Forse anche in psicanalisi si può ammettere un simile discorso, accettando l’ipotesi per ora bizzarra, per non dire fantascientifica, di probabilità inconsce. Ciò pone un problema di non poco conto, perché Freud non parlò mai di probabilità oggettiva dell’evento ma solo di verosimiglianza soggettiva dell’ipotesi. C’è un problema di traduzione, che deve per forza diventare interpretazione contestuale. La Wahrscheinlichkeit tedesca è, infatti, difficile da tradurre in italiano (ma anche nell’inglese della Standard Edition di Strachey), perché significa entrambi i concetti a seconda dei contesti: sia la probabilità oggettiva dell’evento sia la verosimiglianza soggettiva dell’ipotesi. Vincenzo Cicero lo sapeva bene; traducendo la Fenomenologia dello Spirito di Hegel, usò entrambi i termini per tradurre Wahrscheinlichkeit in italiano: “Rispetto alla verità, la verosimiglianza o probabilità [sic] perde ogni differenza di maggiore o minore probabilità: per quanto grande sia, la probabilità non è nulla di fronte alla verità”.[1] Svalutando la nozione di probabilità, nel caso annullando la differenza tra probabilità e verosimiglianza, emerge tutta l’avversione dell’idealismo tedesco per la scienza galileiana, repulsione ereditata anche da Freud che non citò mai Galilei nelle 7000 pagine dei suoi Gesammelte Werke.
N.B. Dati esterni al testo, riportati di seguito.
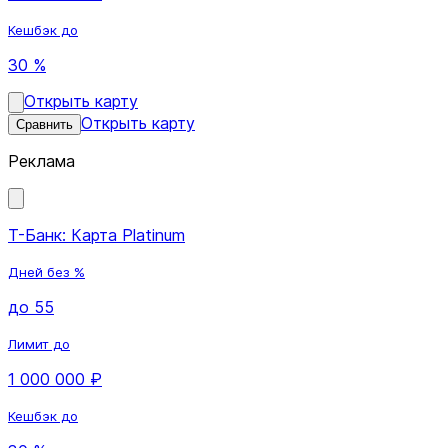
Кешбэк до
30 %
Открыть карту
Открыть карту
Сравнить
Реклама
Т-Банк: Карта Platinum
Дней без %
до 55
Лимит до
1 000 000 ₽
Кешбэк до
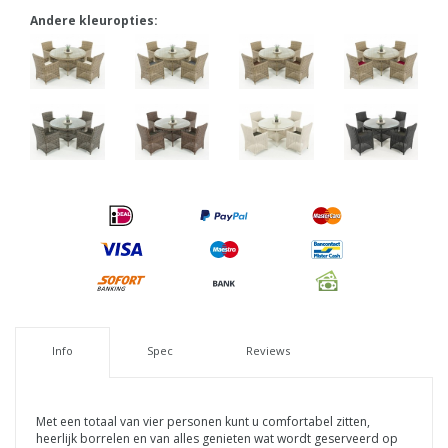
Andere kleuropties:
Info
Spec
Reviews
Met een totaal van vier personen kunt u comfortabel zitten,
heerlijk borrelen en van alles genieten wat wordt geserveerd op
Per lui il genio rinascimentale italiano fu e rimase Leonardo, più artista che uomo di scienza. Freud fu il caso esemplare di chi usa l’arte per rendere non avvenuta la scienza moderna. Dopo tutto la scienza galileiana ha sulle spalle qualche millennio in meno dell’arte.

A proposito di scienza moderna, si ignora che Galilei fu l’autore di un finissimo ma poco noto scritto di calcolo delle probabilità, dato a Firenze tra il 1612 e il 1623 e intitolato Sopra le scoperte dei dadi, dove il fisico fiorentino spiegò l’apparente paradosso per cui con tre dadi è più facile che esca il dieci del nove, pur essendo uguali i numeri delle somme di tre addendi pari a dieci e a nove. In questo scritto Galilei anticipò il modo moderno di trattare gli spazi di probabilità pluridimensionali come spazi prodotto. Per la precisione va detto che oggi osiamo a meno di tre secoli dalla formulazione della nozione di probabilità nella corrispondenza tra Pascal e Fermat del 1654. In proposito va anche riconosciuto che la svalutazione della nozione moderna di probabilità, che gli antichi non conobbero, pur essendosi divertiti a giocare a dadi, segna il riemergere dello spirito religioso, che condannò Galilei nel processo, intentato contro di lui nel 1633 dall’Inquisizione domenicana. Poiché Dio non creò il mondo in modo probabilistico, ma instaurò un mondo rigorosamente deterministico, basato sul ferreo principio di causa ed effetto, la probabilità è potenzialmente blasfema in quanto incrina tale principio. Ancora mio padre, medico ottocentesco, biasimava i colleghi che formulavano diagnosi di probabilità di stampo bayesiano. 
 
Poscritto. Non sono più giovane. Appartengo alla generazione che visse la stolida diatriba tra fautori della probabilità soggettiva, intesa come grado di sapere (o meglio al plurale: degrees of belief), e fan della probabilità oggettiva, intesa come frequenza statistica: Bayes contro Fisher in un immaginario duello, tanto sterile quanto inutile. La diatriba era ideologica e senza senso. Per correttezza e completezza ci vogliono entrambe le probabilità: la soggettiva, la verosimiglianza dell’ipotesi, e l’oggettiva, la frequenza empirica dell’evento. Bayes ha il merito di aver individuato il modo di comporle nella probabilità a posteriori dell’ipotesi, dato l’evento (nella diagnosi medica, la probabilità della malattia, dati i sintomi).



[1] G.W.F. Hegel, La fenomenologia dello spirito (1807), trad. V. Cicero, Bompiani, Milano 2000, p. 361, corsivo mio.